Below are some entries. Count how many of their lines include "https", then give that number only.

[Entries taken from a collection]
[Start of section]

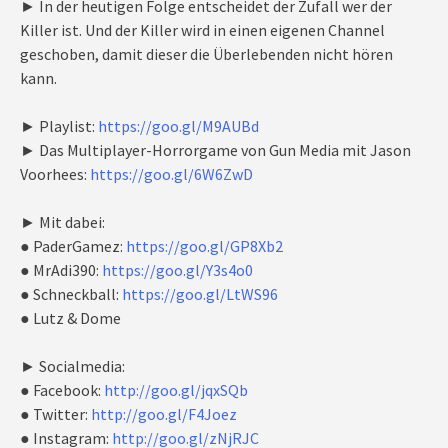
► In der heutigen Folge entscheidet der Zufall wer der
Killer ist. Und der Killer wird in einen eigenen Channel
geschoben, damit dieser die Überlebenden nicht hören
kann.
► Playlist:
https://goo.gl/M9AUBd
► Das Multiplayer-Horrorgame von Gun Media mit Jason
Voorhees:
https://goo.gl/6W6ZwD
► Mit dabei:
● PaderGamez:
https://goo.gl/GP8Xb2
● MrAdi390:
https://goo.gl/Y3s4o0
● Schneckball:
https://goo.gl/LtWS96
● Lutz & Dome
► Socialmedia:
● Facebook:
http://goo.gl/jqxSQb
● Twitter:
http://goo.gl/F4Joez
● Instagram:
http://goo.gl/zNjRJC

[End of section]

**YOUR SOLUTION**
5